A derby ancora caldo, il mucchio giallorosso ancora festante e quello biancoceleste affranto tra i fili d’erba, possiamo dire che Eusebio alias Lazzaro l’ha trovato l’uomo che cercava, distribuito in più uomini, nelle dosi che servivano, tra la giugulare ancora per poco inesplosa di De Rossi, la rabbia di Pellegrini, la tigna di Fazio, i morsi di Florenzi, il sinistro di Kolarov ma anche la sua testa regale, i polpacci di Manolas (non quelli di Pastore). Eusebio ha trovato la Roma, là dove la Roma già era, per quanto ferita e mutilata.

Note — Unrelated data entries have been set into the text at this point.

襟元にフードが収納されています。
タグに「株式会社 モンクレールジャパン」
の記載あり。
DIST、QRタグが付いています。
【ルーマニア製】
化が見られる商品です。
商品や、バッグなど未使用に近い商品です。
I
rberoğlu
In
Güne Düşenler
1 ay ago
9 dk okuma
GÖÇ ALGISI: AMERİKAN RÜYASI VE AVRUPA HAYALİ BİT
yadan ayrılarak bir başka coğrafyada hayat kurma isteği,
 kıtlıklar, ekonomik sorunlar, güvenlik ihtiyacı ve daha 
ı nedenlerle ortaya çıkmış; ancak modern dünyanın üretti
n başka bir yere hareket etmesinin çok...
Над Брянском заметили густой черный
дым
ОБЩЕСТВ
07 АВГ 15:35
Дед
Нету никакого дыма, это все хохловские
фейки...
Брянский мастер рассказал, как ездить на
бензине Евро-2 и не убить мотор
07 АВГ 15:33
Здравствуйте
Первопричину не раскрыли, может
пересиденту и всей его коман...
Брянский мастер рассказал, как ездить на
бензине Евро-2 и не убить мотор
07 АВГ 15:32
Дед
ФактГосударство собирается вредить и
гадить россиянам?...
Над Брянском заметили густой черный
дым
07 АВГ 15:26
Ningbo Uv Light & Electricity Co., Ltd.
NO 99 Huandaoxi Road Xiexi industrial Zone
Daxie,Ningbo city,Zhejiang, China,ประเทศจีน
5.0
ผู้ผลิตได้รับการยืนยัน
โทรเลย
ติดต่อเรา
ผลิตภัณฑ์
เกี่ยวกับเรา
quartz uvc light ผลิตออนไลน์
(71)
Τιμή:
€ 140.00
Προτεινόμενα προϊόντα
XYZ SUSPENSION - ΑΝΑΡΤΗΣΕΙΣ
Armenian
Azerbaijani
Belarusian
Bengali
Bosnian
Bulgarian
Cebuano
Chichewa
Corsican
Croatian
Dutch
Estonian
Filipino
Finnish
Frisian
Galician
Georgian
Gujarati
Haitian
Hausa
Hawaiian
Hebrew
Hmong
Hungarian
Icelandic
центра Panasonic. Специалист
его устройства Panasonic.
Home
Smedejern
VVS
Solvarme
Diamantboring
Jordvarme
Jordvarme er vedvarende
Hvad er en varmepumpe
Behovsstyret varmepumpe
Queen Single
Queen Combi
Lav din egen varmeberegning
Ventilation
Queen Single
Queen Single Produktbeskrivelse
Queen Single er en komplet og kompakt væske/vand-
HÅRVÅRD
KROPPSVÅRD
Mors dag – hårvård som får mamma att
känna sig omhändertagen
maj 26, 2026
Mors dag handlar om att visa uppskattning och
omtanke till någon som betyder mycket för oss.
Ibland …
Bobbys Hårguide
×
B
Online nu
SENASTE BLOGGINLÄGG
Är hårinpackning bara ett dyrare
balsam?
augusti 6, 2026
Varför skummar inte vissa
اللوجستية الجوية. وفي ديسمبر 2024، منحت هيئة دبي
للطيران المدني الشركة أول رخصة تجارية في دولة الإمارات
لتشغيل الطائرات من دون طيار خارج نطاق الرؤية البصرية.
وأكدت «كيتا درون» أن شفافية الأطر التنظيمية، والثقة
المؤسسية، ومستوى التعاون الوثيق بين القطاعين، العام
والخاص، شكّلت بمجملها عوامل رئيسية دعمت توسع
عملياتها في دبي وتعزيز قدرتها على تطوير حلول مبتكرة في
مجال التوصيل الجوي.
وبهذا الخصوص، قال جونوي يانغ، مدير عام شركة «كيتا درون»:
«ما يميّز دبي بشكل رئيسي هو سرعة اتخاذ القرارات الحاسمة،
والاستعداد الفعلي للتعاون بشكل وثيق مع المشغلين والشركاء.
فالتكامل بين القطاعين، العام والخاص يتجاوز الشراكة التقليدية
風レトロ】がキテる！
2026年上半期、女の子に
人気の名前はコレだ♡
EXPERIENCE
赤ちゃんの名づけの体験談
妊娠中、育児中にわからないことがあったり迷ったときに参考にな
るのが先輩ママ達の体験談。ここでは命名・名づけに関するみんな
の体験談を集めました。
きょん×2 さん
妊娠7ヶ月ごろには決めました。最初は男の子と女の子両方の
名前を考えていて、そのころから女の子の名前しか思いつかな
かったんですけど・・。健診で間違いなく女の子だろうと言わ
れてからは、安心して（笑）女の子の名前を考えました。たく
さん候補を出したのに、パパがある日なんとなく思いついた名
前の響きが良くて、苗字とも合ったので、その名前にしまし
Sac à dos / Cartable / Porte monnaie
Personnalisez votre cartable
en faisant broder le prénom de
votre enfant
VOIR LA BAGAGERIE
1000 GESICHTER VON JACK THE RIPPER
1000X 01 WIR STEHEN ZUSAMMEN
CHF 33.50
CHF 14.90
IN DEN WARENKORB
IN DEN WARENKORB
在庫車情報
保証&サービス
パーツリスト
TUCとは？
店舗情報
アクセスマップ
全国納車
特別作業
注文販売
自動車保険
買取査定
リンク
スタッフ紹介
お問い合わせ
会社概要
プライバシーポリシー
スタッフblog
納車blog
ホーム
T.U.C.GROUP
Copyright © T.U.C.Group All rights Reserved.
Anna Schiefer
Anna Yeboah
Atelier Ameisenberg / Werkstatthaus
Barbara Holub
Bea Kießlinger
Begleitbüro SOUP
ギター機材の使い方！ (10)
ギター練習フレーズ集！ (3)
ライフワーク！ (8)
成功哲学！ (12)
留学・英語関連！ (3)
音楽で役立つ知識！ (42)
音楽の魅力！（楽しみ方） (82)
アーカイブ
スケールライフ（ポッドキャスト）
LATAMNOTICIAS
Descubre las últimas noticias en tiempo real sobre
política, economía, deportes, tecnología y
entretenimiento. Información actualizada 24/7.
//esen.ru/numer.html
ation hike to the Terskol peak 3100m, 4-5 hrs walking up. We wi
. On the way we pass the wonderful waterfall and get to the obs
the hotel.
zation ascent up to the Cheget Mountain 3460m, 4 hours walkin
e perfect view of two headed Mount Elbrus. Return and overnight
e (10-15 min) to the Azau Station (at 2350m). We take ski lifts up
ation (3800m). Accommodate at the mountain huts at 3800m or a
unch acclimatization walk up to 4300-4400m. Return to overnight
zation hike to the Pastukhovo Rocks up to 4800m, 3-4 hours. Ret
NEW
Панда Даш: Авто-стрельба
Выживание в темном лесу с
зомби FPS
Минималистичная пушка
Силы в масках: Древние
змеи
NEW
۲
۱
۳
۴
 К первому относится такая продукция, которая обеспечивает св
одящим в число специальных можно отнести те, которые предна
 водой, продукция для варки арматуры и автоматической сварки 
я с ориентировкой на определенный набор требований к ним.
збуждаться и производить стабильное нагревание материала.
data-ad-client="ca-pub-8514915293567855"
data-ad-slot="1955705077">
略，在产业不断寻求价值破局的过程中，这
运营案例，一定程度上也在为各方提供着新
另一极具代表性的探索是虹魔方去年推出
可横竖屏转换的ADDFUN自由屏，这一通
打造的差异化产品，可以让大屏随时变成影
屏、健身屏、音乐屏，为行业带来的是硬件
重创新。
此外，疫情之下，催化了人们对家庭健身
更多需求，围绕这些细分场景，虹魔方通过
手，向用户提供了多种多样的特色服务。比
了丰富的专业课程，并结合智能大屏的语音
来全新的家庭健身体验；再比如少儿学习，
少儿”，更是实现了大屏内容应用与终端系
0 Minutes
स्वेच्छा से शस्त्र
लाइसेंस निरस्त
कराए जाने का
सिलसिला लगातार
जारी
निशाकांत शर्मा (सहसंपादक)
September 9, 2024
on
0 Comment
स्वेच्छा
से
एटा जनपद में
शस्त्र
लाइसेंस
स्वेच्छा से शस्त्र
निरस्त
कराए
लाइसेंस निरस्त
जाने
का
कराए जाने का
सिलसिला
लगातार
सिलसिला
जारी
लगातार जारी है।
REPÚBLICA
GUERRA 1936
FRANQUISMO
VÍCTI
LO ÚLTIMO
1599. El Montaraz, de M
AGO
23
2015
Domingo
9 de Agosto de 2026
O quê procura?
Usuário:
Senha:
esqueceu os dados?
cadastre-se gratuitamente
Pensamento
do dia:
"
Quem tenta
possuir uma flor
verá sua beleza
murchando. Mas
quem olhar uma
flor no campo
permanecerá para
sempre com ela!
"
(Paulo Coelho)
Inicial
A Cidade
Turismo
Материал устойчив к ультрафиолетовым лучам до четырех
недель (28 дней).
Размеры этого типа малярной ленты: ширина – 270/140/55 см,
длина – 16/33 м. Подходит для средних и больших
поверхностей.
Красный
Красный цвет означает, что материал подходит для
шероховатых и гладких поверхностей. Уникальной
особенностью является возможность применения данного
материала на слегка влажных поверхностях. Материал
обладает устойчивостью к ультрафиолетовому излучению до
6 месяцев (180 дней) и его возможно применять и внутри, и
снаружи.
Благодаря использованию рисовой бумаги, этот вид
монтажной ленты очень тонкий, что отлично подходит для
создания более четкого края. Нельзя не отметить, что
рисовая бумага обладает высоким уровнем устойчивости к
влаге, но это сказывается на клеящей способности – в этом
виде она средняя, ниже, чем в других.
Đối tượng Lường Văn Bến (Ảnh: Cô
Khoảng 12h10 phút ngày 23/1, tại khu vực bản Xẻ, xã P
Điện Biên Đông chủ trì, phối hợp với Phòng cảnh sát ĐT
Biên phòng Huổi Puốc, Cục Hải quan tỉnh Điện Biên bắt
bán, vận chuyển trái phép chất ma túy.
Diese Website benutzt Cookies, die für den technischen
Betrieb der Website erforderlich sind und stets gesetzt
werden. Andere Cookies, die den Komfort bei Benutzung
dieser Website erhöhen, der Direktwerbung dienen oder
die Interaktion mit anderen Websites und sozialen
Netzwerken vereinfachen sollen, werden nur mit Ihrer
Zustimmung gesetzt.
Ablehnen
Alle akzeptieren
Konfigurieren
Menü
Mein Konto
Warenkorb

Se l’è portata in un eremo, mentale ancor prima che geografico e, tutti insieme, fantasmi inclusi, si sono aiutati a uscire dalla trappola del lutto che li stava affossando. «Ho visto la giusta abnegazione, ho visto facce e occhi differenti», ha detto Eusebio incapace da sempre di darsi un sorriso, perché nel suo mondo antico il sorriso è cosa maleducata, un segno di superbia ma anche un modo insulso di sfruculiare il destino che sta dalla tua parte. Da annegati ad abnegati il passo non è stato per niente breve, passando per lo spassosa ma utile vacanza con il Frosinone, nel giorno del derby che a Roma da sempre resuscita quelli che si temono morti e abbatte quelli che si credono vivi. Più che mai suo Lorenzo Pellegrini.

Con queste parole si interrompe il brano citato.